1532646 - Produce the algorithm that determines whether something is a media resource

Status: NEW

(Core :: Audio/Video, enhancement, P3)

Description

[Anne (:annevk)]

In order to prevent non-media "no-cors" cross-origin content from entering the content process it would be good to know what logic we use today to determine whether a resource is allowed to be played.

My suspicion is that this is a combination of Content-Type parsing and sniffing some initial set of bytes of the response.

If we feed a response into some subsystem without any kind of validation it would be good to know whether the subsystem performs validation and what that might be.

I'm further assuming that range responses cannot be made without first confirming the type of the resource somehow.

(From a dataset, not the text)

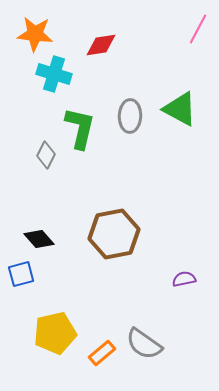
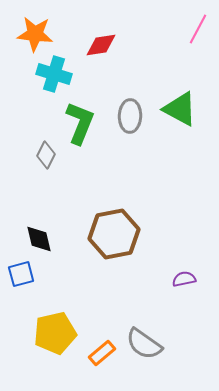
green L-shape: moved 5 px up; rotated 9 degrees clockwise
black diamond: rotated 28 degrees clockwise
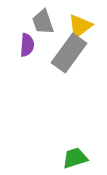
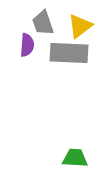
gray trapezoid: moved 1 px down
gray rectangle: rotated 57 degrees clockwise
green trapezoid: rotated 20 degrees clockwise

(To be clear, this is only about audio/video elements as those are the only contexts that can fetch and render responses that are otherwise opaque to the page; i.e., "no-cors" cross-origin requests that result in opaque responses.)

Comment 1

[Tom Tung [:tt, :ttung]]

It seems this is the code for Media sniffing: https://searchfox.org/mozilla-central/rev/c7cf087b6e1384608ca3989f042f12f7cabd0a5f/toolkit/components/mediasniffer/nsMediaSniffer.cpp#140

Looks like necko sniffs the content at OnStartRequest

Comment 2

[Sean Feng [:sefeng]]

Paul, I did a comparison between our implementation and the spec https://mimesniff.spec.whatwg.org/#audio-or-video-type-pattern-matching-algorithm. I see a few patterns that we check, but the spec doesn't, like fLaC, M4V, M4A, and M4P. I guess there are probably reasons for them to be not included in the spec, so I think we likely don't need to do anything changes to the spec.

Do you mind confirm this?

Comment 3

[Paul Adenot (:padenot)]

No reasons that I know of, except that we simply haven't written the patches to the spec.